Pasaron los años y se convirtió en la Plaza de las despedidas, cuando los mojaqueros empezaron a abandonar su pueblo querido para escapar del espanto de la miseria a base de jornales en la Argentina, en el Brasil o en las fábricas de Cataluña y en los montes de Andorra.

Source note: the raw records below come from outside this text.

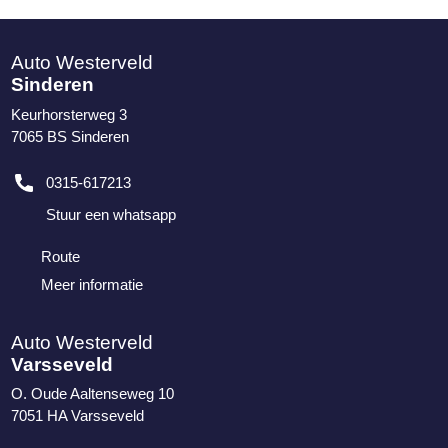
Auto Westerveld
Sinderen
Keurhorsterweg 3
7065 BS
Sinderen
0315-617213
Stuur een whatsapp
Route
Meer informatie
Auto Westerveld
Varsseveld
O. Oude Aaltenseweg 10
7051 HA
Varsseveld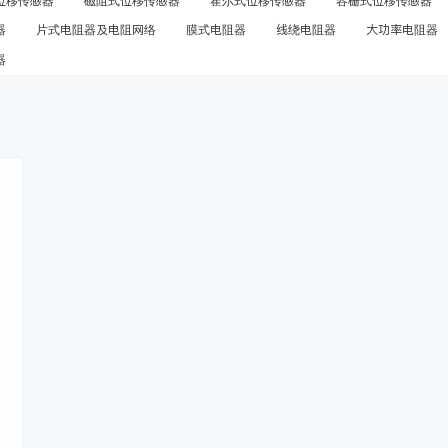
位移传感器
磁阻式位移传感器
霍尔式位移传感器
容栅式位移传感器
器
片式电阻器及电阻网络
膜式电阻器
线绕电阻器
大功率电阻器
器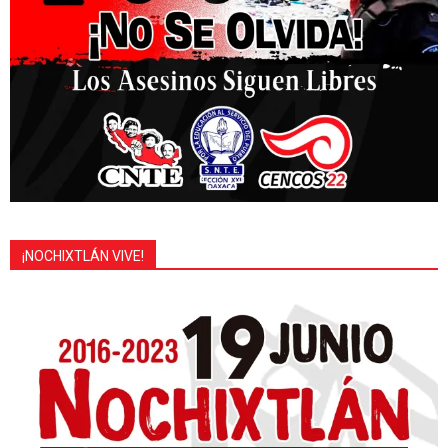
¡NOCHIXTLÁN VIVE!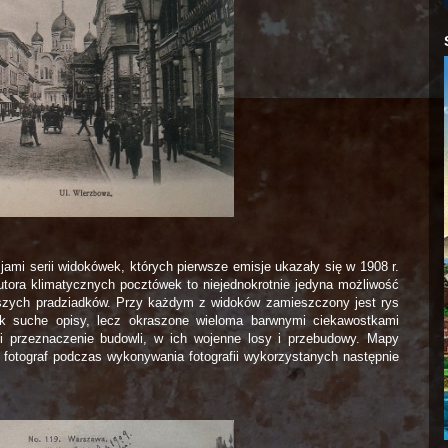
jami serii widokówek, których pierwsze emisje ukazały się w 1908 r.
tora klimatycznych pocztówek to niejednokrotnie jedyna możliwość
szych pradziadków. Przy każdym z widoków zamieszczony jest rys
nak suche opisy, lecz okraszone wieloma barwnymi ciekawostkami
ę i przeznaczenie budowli, w ich wojenne losy i przebudowy. Mapy
ł fotograf podczas wykonywania fotografii wykorzystanych następnie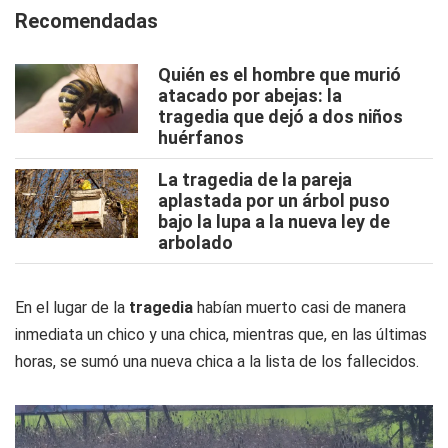
Recomendadas
Quién es el hombre que murió
atacado por abejas: la
tragedia que dejó a dos niños
huérfanos
La tragedia de la pareja
aplastada por un árbol puso
bajo la lupa a la nueva ley de
arbolado
En el lugar de la
tragedia
habían muerto casi de manera
inmediata un chico y una chica, mientras que, en las últimas
horas, se sumó una nueva chica a la lista de los fallecidos.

Hasta que su pintoresquismo, su duende, su embrujo, empezó a inspirar a viajeros como Hielscher, a artistas como Perceval, a cineastas como Antonio del Amo, que encontraban, en la misma Plaza flamante que hoy pisamos, el abrevadero perfecto de ese pueblo encalomado en el último suspiro de Sierra Cabrera.

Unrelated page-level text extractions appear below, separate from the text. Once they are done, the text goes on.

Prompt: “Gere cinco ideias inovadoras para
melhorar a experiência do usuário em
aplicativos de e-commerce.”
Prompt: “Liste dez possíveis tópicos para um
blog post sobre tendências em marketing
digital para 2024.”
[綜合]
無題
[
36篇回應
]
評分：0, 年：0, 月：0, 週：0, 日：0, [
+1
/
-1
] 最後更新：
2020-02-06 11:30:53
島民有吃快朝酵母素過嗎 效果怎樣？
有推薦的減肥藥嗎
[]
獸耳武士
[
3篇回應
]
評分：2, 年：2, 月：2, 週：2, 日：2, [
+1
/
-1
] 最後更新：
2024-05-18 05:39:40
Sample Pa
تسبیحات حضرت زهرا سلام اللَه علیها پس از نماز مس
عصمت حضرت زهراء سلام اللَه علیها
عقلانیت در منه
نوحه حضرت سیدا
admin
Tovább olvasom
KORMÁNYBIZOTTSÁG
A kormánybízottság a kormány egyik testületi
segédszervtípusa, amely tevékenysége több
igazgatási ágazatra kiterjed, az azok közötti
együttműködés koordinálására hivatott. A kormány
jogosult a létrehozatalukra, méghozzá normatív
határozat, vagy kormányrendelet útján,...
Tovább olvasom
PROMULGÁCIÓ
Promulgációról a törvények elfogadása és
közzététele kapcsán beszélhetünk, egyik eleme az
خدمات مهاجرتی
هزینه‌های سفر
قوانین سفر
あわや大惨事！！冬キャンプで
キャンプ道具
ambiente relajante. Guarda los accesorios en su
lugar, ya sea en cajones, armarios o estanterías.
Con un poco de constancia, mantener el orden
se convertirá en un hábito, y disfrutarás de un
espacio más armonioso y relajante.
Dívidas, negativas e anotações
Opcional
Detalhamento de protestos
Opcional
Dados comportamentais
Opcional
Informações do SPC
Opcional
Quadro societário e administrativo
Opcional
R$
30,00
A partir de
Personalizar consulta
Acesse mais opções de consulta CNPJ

Fue cuando Mojácar y su plaza y el empuje resuelto del alcalde Jacinto el Molinero volvieron a llenarse de vida, con la vuelta de muchos emigrantes y con la llegada de turistas que se mimetizaron con el paisaje y que terminaron enterrados en su cementerio.
Olía de nuevo la Plaza a espliego y a lavanda y bullían los puestos del mercado con el jurelillo del tío Amadeo, y renacían las voces dormidas del tío Zahorí y de Miguel el Ciego junto a la paleta y se veía la semblanza de Andrea la mocita subiendo de la fuente con la ropa recién lavada.
La plaza se llenó por algunos días con los decorados de Sierra Maldita y con Rubén Rojo y Lina Rosales haciéndose arrumacos bajo el arco.
Ya en los 60 abrió sus puertas en pleno corazón de la plaza el Hotel Indalo, de Paco Haro y Lina la Fragüera, como herederos de aquel mesón cercano de Isabel la Fernanda y el del tío Cleofás en la subida de la Fuente.
Si antes eran los tratantes de ganado los que llenaban de voces la Plaza, ahora habían llegado las primeras legiones de forasteros y Mojácar se volvió hippie, con barbudos y melenudos como el pintor Fritz Mooney, que se paseaba por allí con capa negra, como el pianista Enrique Arias que había comprado el Castillo o como el letón Benjamín Rappoport bebiendo cerveza con su número de Auschwitz tatuado en el antebrazo.
Era esa Plaza mojaquera, la que el poeta Gerardo Diego pisó y comparó con la giba de un dromedario, como un balcón al que en las noches serenas llegaba el salitre del Mediterráneo; era ese rompeolas de tipos humanos donde se llegaron a oir al mismo tiempo las canciones de Bob Marley con el telar de Las Mundas o con los ecos del Tenorio en el Teatro Aquelarre.
Entonces ya no paró la Plaza, el mirador genuino de todo el Levante almeriense, la terraza desde la que uno se asomaba y veía abajo en el campo a los hombres diminutos amagados segando el trigo. Y aparecían nuevos personajes legendarios como el torero Bienvenida, el arquitecto Roberto Puig, el futurólogo Rafael Lafuente, el escritor Carlos Almendros, el diplomático uruguayo Orlando Pedregosa, el cineasta Win Wells, que se cruzaban en esa buhardilla de modernidad y tradición con la tía Ventarea, con Bartolo el Municipal o con el taxi de José el Madrigueras.
Allí se le hizo una cencerrá a Luisa la Fura, con tambores de lata cuando se casó con uno de Albox y allí bailaba cada feria Paco el Tericio vestido con traje de gitana; allí, en esas mesas desplegadas del Harico, escribió cuartillas memorables Tico Medina para el diario Pueblo y se hicieron los tratos para constituir la Cooperativa de Catetos (Cocasa), de Frasquito el Churrío; allí, frente a la ermita que aún aguanta en pie, habló el viejo Borbón -antes de que cazara elefantes- como antes lo hizo el Moro Alavez; allí, en ese espacio abierto, se bailaron parrandas y se cantaron guajiras, como ya en nuestros tiempos Paquito el Chocolatero se ha convertido en la banda sonora de su Feria; allí se corrieron cintas a caballo, como ahora se acuartelan los modernos Moros y Cristianos Porque es allí, en esta estrenada Plaza que ahora disfrutamos, donde empezó a palpitar la vida de esta Mojácar que, mas o menos, todos llevamos dentro.